External Wall Insulation (EWI) cladding detachment and falling from buildings: Wind Loads, Storm Damage, Building Defects Investigations.
External wall insulation cladding systems have to be designed to withstand the worst wind loadings likely to be anticipated in the United Kingdom without the risk of the cladding failing by becoming detached and falling from the building. The safe performance of the external wall insulation cladding depends on the standard of care taken not only in the design of the structural fixing system used to secure the system to the supporting structure but also to the care and skill taken during the manufacture and the installation of the various materials and components which comprise the system.
High-Rise Tower Blocks
Fig 1. External Wall Insulation
Fig 2. External Wall Insulation
Wind suction forces together with rain water ingress are two of the greatest potential causes of damage to external wall insulation cladding and can also severely damage the building structure. Recent media reports of storm damage contain vivid images of wall claddings becoming detached and falling from tall buildings onto traffic below.
The accurate assessment of anticipated wind loads likely to be encountered on external wall insulation claddings depends on a number of factors including:
The height of the building – low, medium and high-rise tower blocks
The geographical area, coastal locations, inner city, wind speed, etc, and
The general topography of the area
All of the relevant factors to be taken into consideration when designing an external wall insulation system to resist wind loads are detailed in BS EN 1991 1-4:2005 + A1, European Standard for wind actions on structures.
The wind loading resistance of an external wall insulation cladding system is determined by several factors including but not limited to the following:
The type of supporting structure (brickwork, blockwork, no-fines concrete, dense concrete, structure timber-frame, structural steel-frame, etc)
The performance characteristics of the mechanical fixings to be used to secure the external wall insulation to the supporting structure
The fixing arrangement to be used
The spanning characteristics and spacing of the studs/rails in framed structures
The strength, thickness and stiffness of the sheathing panels in framed structures
As illustrated by the above, careful calculation of the structural design of the external wall insulation system is a critical aspect of the design process.
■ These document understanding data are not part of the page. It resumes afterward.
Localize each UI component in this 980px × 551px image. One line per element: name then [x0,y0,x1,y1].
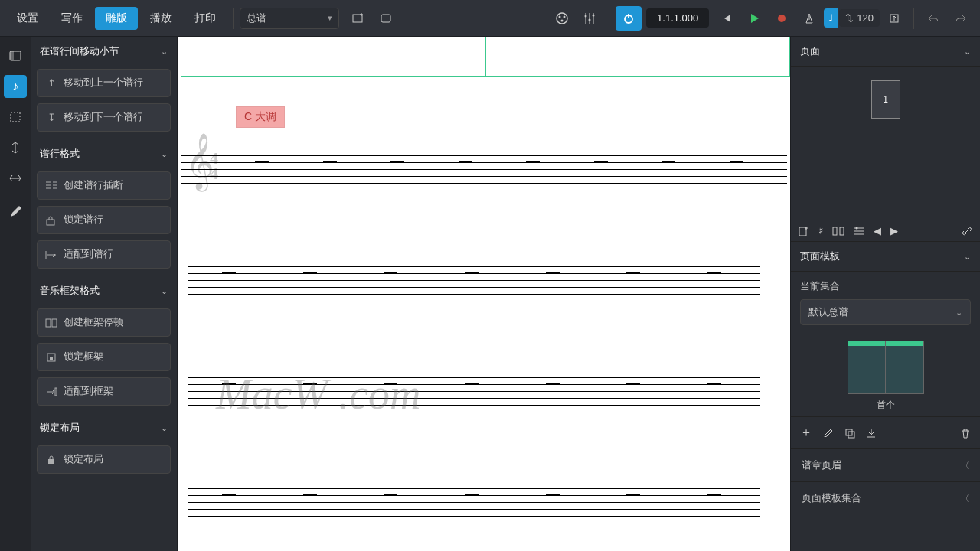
whole-rest [546,383,560,384]
power-button[interactable] [616,6,642,31]
chevron-down-icon: ⌄ [964,47,971,57]
menu-write[interactable]: 写作 [51,7,93,30]
move-prev-system-button[interactable]: ↥ 移动到上一个谱行 [37,69,171,97]
staff-lines [188,377,760,405]
btn-label: 移动到下一个谱行 [64,111,143,124]
barline [364,155,364,156]
new-tab-button[interactable] [345,6,371,31]
layout-select[interactable]: 总谱 ▾ [240,8,339,29]
page-thumbnails: 1 [791,67,980,220]
menu-engrave[interactable]: 雕版 [95,7,138,30]
svg-rect-22 [799,227,806,236]
text-frame-top[interactable] [181,37,790,77]
rewind-button[interactable] [714,6,740,31]
edit-tool-button[interactable] [4,201,27,223]
svg-point-3 [559,15,561,18]
divider [233,8,234,29]
create-system-break-button[interactable]: 创建谱行插断 [37,171,171,200]
panel-toggle-button[interactable] [4,44,27,67]
create-frame-break-button[interactable]: 创建框架停顿 [37,308,171,337]
play-button[interactable] [741,6,767,31]
transport-position[interactable]: 1.1.1.000 [646,8,709,28]
barline [593,266,594,267]
text-frame-left[interactable] [181,37,485,77]
add-icon[interactable]: ＋ [800,425,812,441]
staff-spacing-button[interactable] [4,136,27,159]
score-view[interactable]: C 大调 𝄞 44 MacW .com [178,37,790,551]
section-lock-layout[interactable]: 锁定布局 ⌄ [31,413,177,442]
template-set-select[interactable]: 默认总谱 ⌄ [800,299,971,325]
menu-setup[interactable]: 设置 [6,7,49,30]
mixer-icon[interactable] [577,6,603,31]
btn-label: 移动到上一个谱行 [64,77,143,90]
barline [296,155,297,156]
duplicate-icon[interactable] [844,428,855,439]
barline [432,155,433,156]
divider [913,8,914,29]
menu-print[interactable]: 打印 [184,7,227,30]
undo-button[interactable] [920,6,946,31]
trash-icon[interactable] [960,428,971,439]
swap-icon[interactable] [832,227,844,236]
section-title: 页面模板 [800,249,840,263]
svg-rect-23 [833,227,837,235]
tempo-display[interactable]: ♩ [824,8,838,28]
record-button[interactable] [769,6,795,31]
text-frame-right[interactable] [485,37,790,77]
btn-label: 锁定谱行 [64,214,103,227]
template-header[interactable]: 页面模板 ⌄ [791,242,980,272]
download-icon[interactable] [866,428,877,439]
section-frame-format[interactable]: 音乐框架格式 ⌄ [31,276,177,305]
template-set-row[interactable]: 页面模板集合 〈 [791,482,980,514]
chevron-left-icon: 〈 [961,460,969,471]
frame-break-icon [45,317,57,329]
whole-rest [662,161,675,162]
lock-layout-button[interactable]: 锁定布局 [37,445,171,474]
btn-label: 适配到框架 [64,385,113,398]
window-button[interactable] [373,6,399,31]
page-thumb-1[interactable]: 1 [871,80,900,119]
export-icon[interactable] [881,6,907,31]
chevron-left-icon: 〈 [961,493,969,504]
note-tool-button[interactable]: ♪ [4,75,27,98]
next-page-icon[interactable]: ▶ [890,225,898,236]
barline [674,488,675,489]
key-signature-flag[interactable]: C 大调 [236,106,285,128]
whole-rest [594,161,608,162]
video-icon[interactable] [549,6,575,31]
svg-point-7 [589,18,591,21]
edit-icon[interactable] [823,428,834,439]
staff-system[interactable] [188,266,760,294]
section-move-bars[interactable]: 在谱行间移动小节 ⌄ [31,37,177,66]
pages-header[interactable]: 页面 ⌄ [791,37,980,67]
barline [270,488,270,489]
frame-tool-button[interactable] [4,106,27,129]
fit-to-frame-button[interactable]: 适配到框架 [37,377,171,406]
barline [270,266,270,267]
flow-heading-row[interactable]: 谱章页眉 〈 [791,449,980,482]
sharp-icon[interactable]: ♯ [818,225,823,236]
section-system-format[interactable]: 谱行格式 ⌄ [31,139,177,168]
add-page-icon[interactable] [799,226,809,236]
staff-system[interactable] [188,488,760,516]
tempo-value-box[interactable]: ⇅ 120 [839,9,880,27]
lock-frame-button[interactable]: 锁定框架 [37,343,171,371]
redo-button[interactable] [948,6,974,31]
lock-system-button[interactable]: 锁定谱行 [37,206,171,234]
section-title: 页面 [800,44,820,58]
staff-system[interactable] [188,377,760,405]
whole-rest [323,161,337,162]
section-title: 在谱行间移动小节 [40,44,119,58]
list-icon[interactable] [854,227,864,236]
menu-play[interactable]: 播放 [139,7,182,30]
unlink-icon[interactable] [962,226,972,236]
whole-rest [626,272,640,273]
prev-page-icon[interactable]: ◀ [874,225,881,236]
note-spacing-button[interactable] [4,167,27,190]
staff-system[interactable]: 𝄞 44 [181,155,787,183]
whole-rest [384,494,397,495]
move-next-system-button[interactable]: ↧ 移动到下一个谱行 [37,103,171,132]
metronome-icon[interactable] [796,6,822,31]
template-thumb-first[interactable] [848,341,924,394]
fit-to-system-button[interactable]: 适配到谱行 [37,240,171,269]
Therefore, prior to installing any external wall insulation cladding, it is essential that a detailed structural survey is carried out by a fully qualified Chartered Structural Engineer member of IStructE for each individual property to confirm not only the condition and suitability of the overall structure and each elevation of the structure, but also to confirm its ability to support the additional load and all imposed loads including the additional load of the EWI system and, in particular, in the case of cavity walls, structural frame-walls, etc., to also confirm the structural adequacy of the outer leaf tied back to the inner leaf/structure to support the additional loads.
It is common practice for the structural engineer with overall responsibility for the structural design of the external wall insulation system to calculate the building wind loads as part of the design process to determine the suitability of the fixing and arrangement to be used to secure the external wall insulation system to the structure of each individual building to be clad.
It is generally the responsibility of the main contractor to verify calculations for wall cladding have been carried out and approved by an independent chartered structural engineer with adequate public indemnity insurance cover.
Building owners and, in particular, owners of high-rise multi-storey tower blocks, should periodically check the condition of all external wall insulation EWI systems as part of their regular maintenance and management plan and in relation to structural matters should seek expert advice from a suitably qualified Chartered Structural Engineer. In relation to external wall insulation EWI systems with render and brick slip masonry finishes it may also be necessary to seek advice from a suitably qualified Chartered Building Engineer experienced in the design, installation and long-term performance of these systems in use.